Studying the entire membrane significantly increases the system's complexity and complicates data interpretation. Therefore, the project required developing and optimizing stable and reliable in-vitro systems that closely mimic the biological environment in a controlled setting. Spike proteins were immobilized on liposomes, which are small artificial lipid vesicles resembling the viral envelope that surrounds SARS-CoV-2 particles. This system allowed for high purity, precise control over their composition, and easy comparison between variants. The binding of these liposomes was studied on a supported lipid bilayer, a lipid membrane formed above a glass substrate, produced from the cell membrane. These "native" bilayers maintain the cell membrane composition but are stable over time, unlike living cells which react to external stimuli. They are also compatible with highly sensitive biophysical and microscopy techniques needed for measurements at the single particle and molecule level. Throughout the project, we employed total internal reflection microscopy, a technique that focuses on imaging the sample surface with extremely high sensitivity, to study the binding of single particles, and atomic-force microscopy (AFM) to analyse single molecular bonds.

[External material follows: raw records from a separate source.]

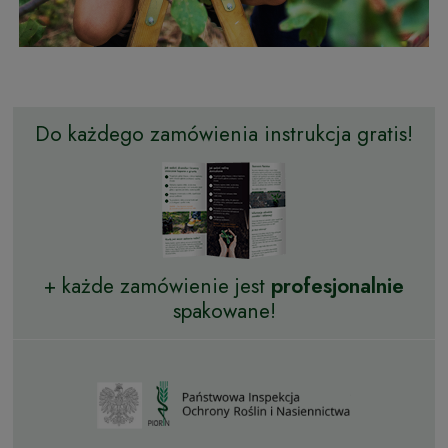
Do każdego zamówienia instrukcja gratis!
+ każde zamówienie jest
profesjonalnie
spakowane!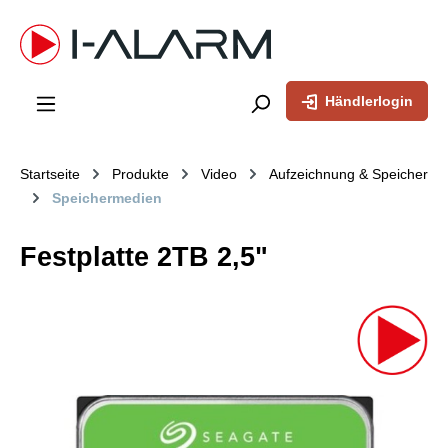
inhalt springen
Händlerlogin
Startseite
Produkte
Video
Aufzeichnung & Speicher
Speichermedien
Festplatte 2TB 2,5"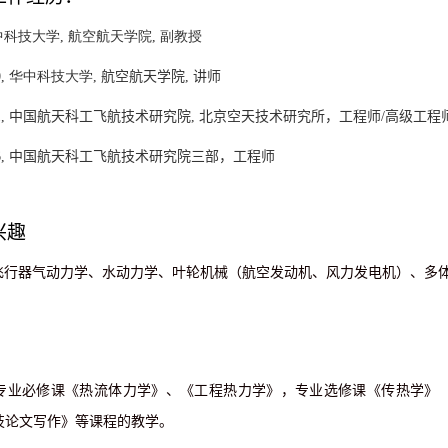
中科技大学
,
航空航天学院
,
副教授
0
,
华中科技大学
,
航空航天
学院
,
讲师
1,
中国航天科工飞航技术
研究院
,
北京空天技术研究所，工程师
/
高级工程
6,
中国航天科工飞航技术研究院三部，工程师
兴趣
飞行器气动力学、水动力学、叶轮机械（航空发动机、风力发电机）、多
专业必修课《热流体力学》、《工程热力学》，专业选修课《传热学》（
技论文写作》等课程的教学。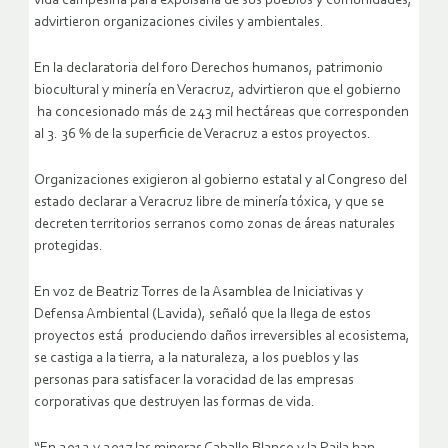
vida campesina para expulsarla de sus pueblos y comunidades,
advirtieron organizaciones civiles y ambientales.
En la declaratoria del foro Derechos humanos, patrimonio
biocultural y minería en Veracruz, advirtieron que el gobierno
ha concesionado más de 243 mil hectáreas que corresponden
al 3. 36 % de la superficie de Veracruz a estos proyectos.
Organizaciones exigieron al gobierno estatal y al Congreso del
estado declarar a Veracruz libre de minería tóxica, y que se
decreten territorios serranos como zonas de áreas naturales
protegidas.
En voz de Beatriz Torres de la Asamblea de Iniciativas y
Defensa Ambiental (Lavida), señaló que la llega de estos
proyectos está produciendo daños irreversibles al ecosistema,
se castiga a la tierra, a la naturaleza, a los pueblos y las
personas para satisfacer la voracidad de las empresas
corporativas que destruyen las formas de vida.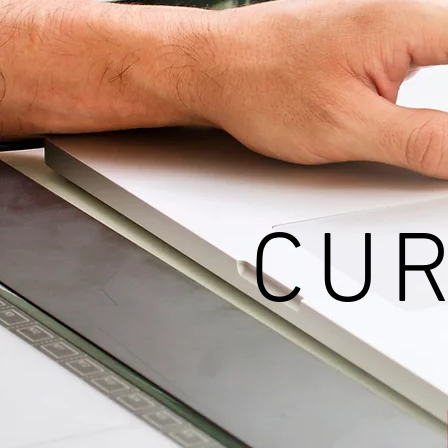
Mét
CUR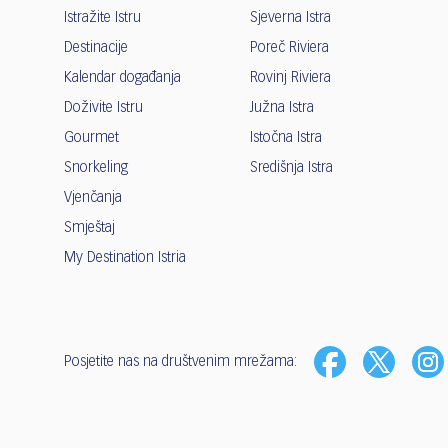
Istražite Istru
Sjeverna Istra
Destinacije
Poreč Riviera
Kalendar događanja
Rovinj Riviera
Doživite Istru
Južna Istra
Gourmet
Istočna Istra
Snorkeling
Središnja Istra
Vjenčanja
Smještaj
My Destination Istria
Posjetite nas na društvenim mrežama: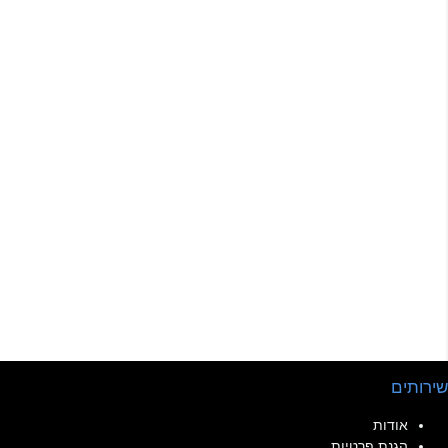
שירותים
אודות
הגנת פרטיות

The study included the original SARS-CoV-2 strain isolated in Wuhan and three widespread variants: Alpha, Delta, and Omicron (BA.1). The first result is a clear increase in virus binding to pulmonary cells for Omicron compared to earlier variants. Analysis of the binding kinetics—how fast the virus attaches to and leaves the cell membrane—revealed that the increase is due to faster binding. This suggested the increased use by Omicron of a common molecule on the cell surface, offering many attaching points, and thus fast binding.
HS was identified as a major factor in the increased interaction with the virus. Initially, HS had a weak interaction with early variants of the virus and removing HS from the cell surface increased virus binding for all variants except Omicron. This is likely because HS's long sugar chain hides SARS-CoV-2's main receptor, ACE2. However, Omicron has a 10-fold increase in affinity for HS, making it an important binding factor. Single molecule studies using AFM confirmed this increased affinity for Omicron and revealed subtle differences in the Alpha and Delta variants. These differences may help the virus anchor to the surface via HS but also increase its mobility, improving its chances of engaging ACE2.